(Beginning of Data extract)
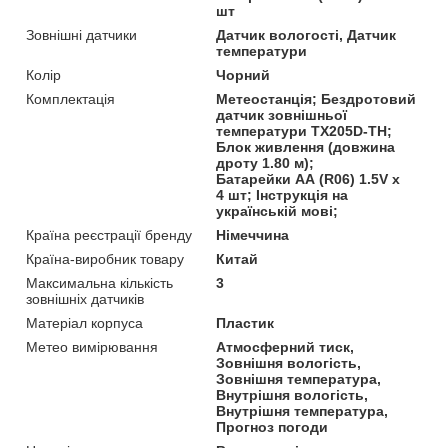
шт
Зовнішні датчики
Датчик вологості, Датчик
температури
Колір
Чорний
Комплектація
Метеостанція; Бездротовий
датчик зовнішньої
температури TX205D-TH;
Блок живлення (довжина
дроту 1.80 м);
Батарейки AA (R06) 1.5V х
4 шт; Інструкція на
українській мові;
Країна реєстрації бренду
Німеччина
Країна-виробник товару
Китай
Максимальна кількість
3
зовнішніх датчиків
Матеріал корпуса
Пластик
Метео вимірювання
Атмосферний тиск,
Зовнішня вологість,
Зовнішня температура,
Внутрішня вологість,
Внутрішня температура,
Прогноз погоди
(End of Data extract)
Return the listing above in full and unaltered. Keep the pictures out.

шт
Зовнішні датчики
Датчик вологості, Датчик
температури
Колір
Чорний
Комплектація
Метеостанція; Бездротовий
датчик зовнішньої
температури TX205D-TH;
Блок живлення (довжина
дроту 1.80 м);
Батарейки AA (R06) 1.5V х
4 шт; Інструкція на
українській мові;
Країна реєстрації бренду
Німеччина
Країна-виробник товару
Китай
Максимальна кількість
3
зовнішніх датчиків
Матеріал корпуса
Пластик
Метео вимірювання
Атмосферний тиск,
Зовнішня вологість,
Зовнішня температура,
Внутрішня вологість,
Внутрішня температура,
Прогноз погоди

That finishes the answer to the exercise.